• _DIRECTIONS_: Look through the data that follows and copy each line with the string "avatar".
Segment Start: DATA
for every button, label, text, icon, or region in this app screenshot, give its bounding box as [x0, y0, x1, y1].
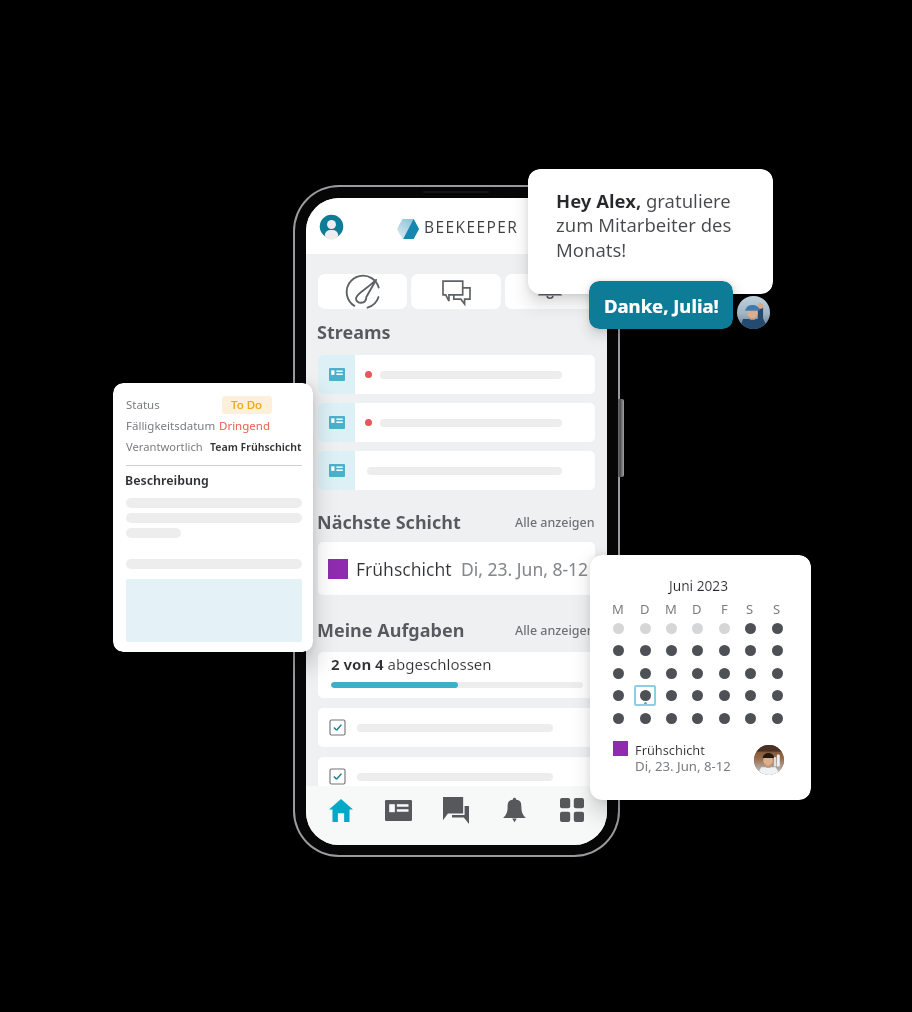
staticText: Streams [317, 320, 391, 344]
staticText: BEEKEEPER [424, 216, 519, 237]
staticText: 2 von 4 abgeschlossen [331, 654, 492, 674]
staticText: Danke, Julia! [604, 293, 719, 318]
staticText: Beschreibung [125, 472, 209, 489]
staticText: Status [126, 397, 160, 413]
button[interactable] [318, 757, 595, 796]
staticText: Team Frühschicht [210, 440, 302, 454]
staticText: Frühschicht [635, 741, 705, 758]
staticText: M [612, 600, 624, 618]
staticText: S [746, 600, 754, 618]
button[interactable] [318, 451, 595, 490]
staticText: Meine Aufgaben [317, 618, 465, 642]
button[interactable] [318, 708, 595, 747]
button[interactable]: More [543, 786, 601, 834]
staticText: D [692, 600, 702, 618]
staticText: Di, 23. Jun, 8-12 [461, 557, 589, 581]
button[interactable]: Alle anzeigen [513, 512, 597, 533]
button[interactable]: Profile [318, 213, 345, 240]
staticText: D [640, 600, 650, 618]
button[interactable]: Danke, Julia! [589, 281, 733, 329]
button[interactable]: Chats [427, 786, 485, 834]
staticText: F [721, 600, 728, 618]
button[interactable]: Frühschicht [318, 542, 595, 595]
button[interactable]: Alle anzeigen [513, 620, 597, 641]
staticText: Verantwortlich [126, 439, 203, 454]
staticText: To Do [231, 397, 263, 413]
staticText: S [773, 600, 781, 618]
button[interactable] [318, 403, 595, 442]
staticText: Frühschicht [356, 557, 452, 581]
staticText: Dringend [219, 418, 270, 434]
staticText: Alle anzeigen [515, 514, 595, 531]
staticText: M [665, 600, 677, 618]
button[interactable]: Quick action [411, 274, 501, 309]
other: Alex avatar [737, 296, 770, 329]
button[interactable]: Home [312, 786, 369, 834]
button[interactable]: Notifications [485, 786, 543, 834]
staticText: Alle anzeigen [515, 622, 595, 639]
button[interactable]: Quick action [318, 274, 407, 309]
staticText: Nächste Schicht [317, 510, 461, 534]
staticText: Hey Alex, gratuliere zum Mitarbeiter des… [556, 188, 751, 263]
staticText: Fälligkeitsdatum [126, 418, 216, 434]
button[interactable] [318, 355, 595, 394]
staticText: Juni 2023 [590, 576, 809, 595]
button[interactable]: Streams [369, 786, 427, 834]
button[interactable]: Quick action [505, 274, 595, 309]
staticText: Di, 23. Jun, 8-12 [635, 757, 731, 775]
other: Teammate avatar [754, 745, 784, 775]
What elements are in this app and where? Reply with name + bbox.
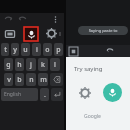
staticText: y: [13, 45, 17, 55]
staticText: i: [36, 45, 38, 55]
button[interactable]: .: [40, 88, 49, 101]
button[interactable]: Microphone: [103, 83, 122, 102]
button[interactable]: t: [1, 43, 9, 56]
button[interactable]: Settings: [79, 87, 91, 99]
button[interactable]: m: [38, 73, 48, 86]
staticText: v: [7, 75, 11, 85]
button[interactable]: i: [32, 43, 41, 56]
button[interactable]: v: [4, 73, 13, 86]
button[interactable]: Redo: [17, 14, 28, 25]
staticText: p: [56, 45, 61, 55]
button[interactable]: u: [21, 43, 30, 56]
button[interactable]: Voice input: [24, 27, 38, 41]
staticText: l: [54, 60, 56, 70]
staticText: u: [23, 45, 28, 55]
staticText: g: [6, 60, 11, 70]
button[interactable]: Backspace: [50, 73, 63, 86]
staticText: o: [45, 45, 50, 55]
staticText: Google: [84, 113, 130, 120]
staticText: t: [4, 45, 7, 55]
staticText: n: [29, 75, 34, 85]
staticText: m: [40, 75, 47, 85]
button[interactable]: Back: [105, 46, 115, 56]
staticText: Saying paste to textmessage: [78, 28, 128, 33]
staticText: .: [44, 90, 46, 100]
button[interactable]: j: [26, 58, 36, 71]
button[interactable]: p: [54, 43, 63, 56]
button[interactable]: l: [50, 58, 60, 71]
button[interactable]: Settings: [46, 28, 57, 39]
staticText: b: [17, 75, 22, 85]
button[interactable]: g: [4, 58, 13, 71]
button[interactable]: b: [15, 73, 24, 86]
button[interactable]: h: [15, 58, 24, 71]
staticText: j: [30, 60, 32, 70]
staticText: English: [4, 91, 22, 98]
button[interactable]: More options: [50, 14, 61, 25]
button[interactable]: Keyboard: [69, 47, 78, 56]
button[interactable]: y: [11, 43, 19, 56]
button[interactable]: Saying paste to textmessage: [78, 26, 128, 35]
button[interactable]: o: [43, 43, 52, 56]
button[interactable]: Undo: [3, 14, 14, 25]
button[interactable]: k: [38, 58, 48, 71]
button[interactable]: English: [1, 88, 38, 101]
staticText: Try saying something: [74, 65, 130, 73]
staticText: h: [17, 60, 22, 70]
button[interactable]: n: [26, 73, 36, 86]
button[interactable]: Enter: [51, 88, 63, 101]
staticText: k: [41, 60, 45, 70]
button[interactable]: Stickers: [4, 28, 16, 40]
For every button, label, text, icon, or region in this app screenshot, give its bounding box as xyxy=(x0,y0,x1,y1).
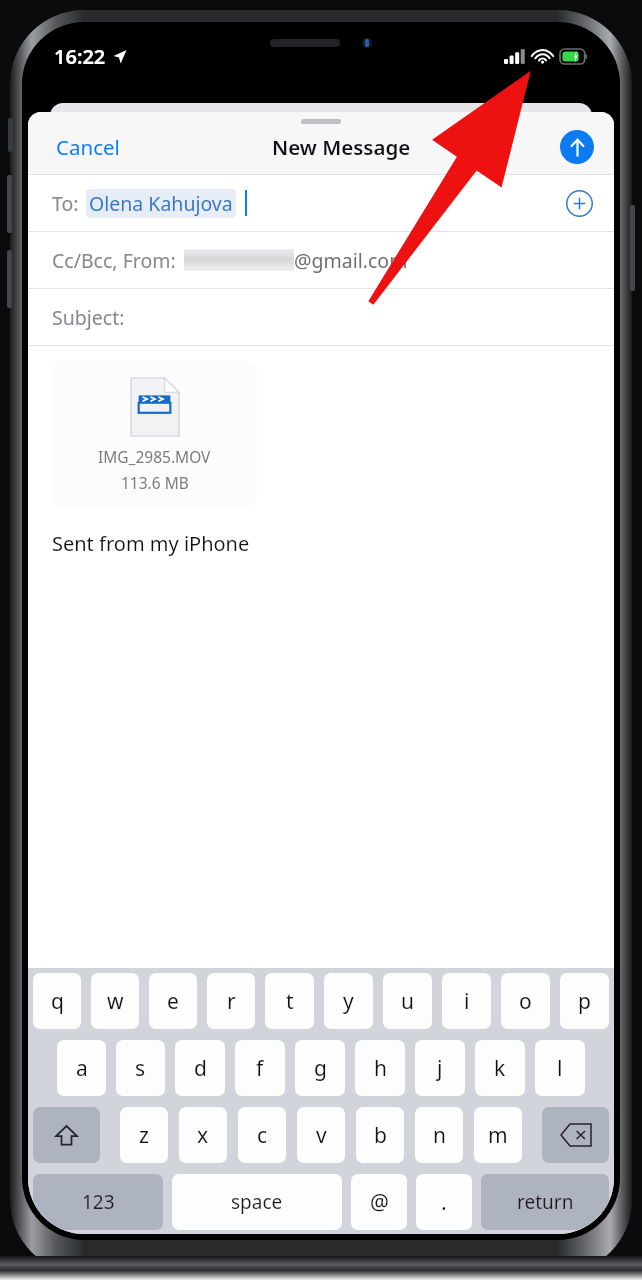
Segment End: DATA
• _SOLUTION TO THIS PROBLEM_:
other: Alex avatar [737, 296, 770, 329]
other: Teammate avatar [754, 745, 784, 775]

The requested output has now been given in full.